- _TASK INSTRUCTIONS_: Write out the entries exactly, leaving out every picture.

---------- MATERIAL TO PROCESS

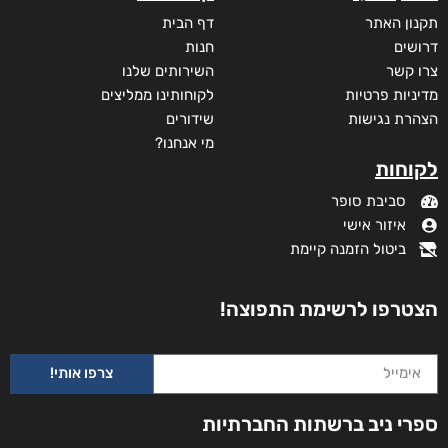
תקנון האתר
דף הבית
דרושים
חנות
צרו קשר
השירותים שלנו
מדיניות פרטיות
לקוחותינו ממליצים
הצהרת נגישות
שידורים
מי אנחנו?
לקוחות
סביבת סופר
איזור אישי
ביטול הזמנה קיימת
הצטרפו לרשימת התפוצה!
צרפו אותי!
ספרי ניב ברשתות החברתיות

--------------------

- _EXERCISE SOLUTION_:
תקנון האתר
דף הבית
דרושים
חנות
צרו קשר
השירותים שלנו
מדיניות פרטיות
לקוחותינו ממליצים
הצהרת נגישות
שידורים
מי אנחנו?
לקוחות
סביבת סופר
איזור אישי
ביטול הזמנה קיימת
הצטרפו לרשימת התפוצה!
צרפו אותי!
ספרי ניב ברשתות החברתיות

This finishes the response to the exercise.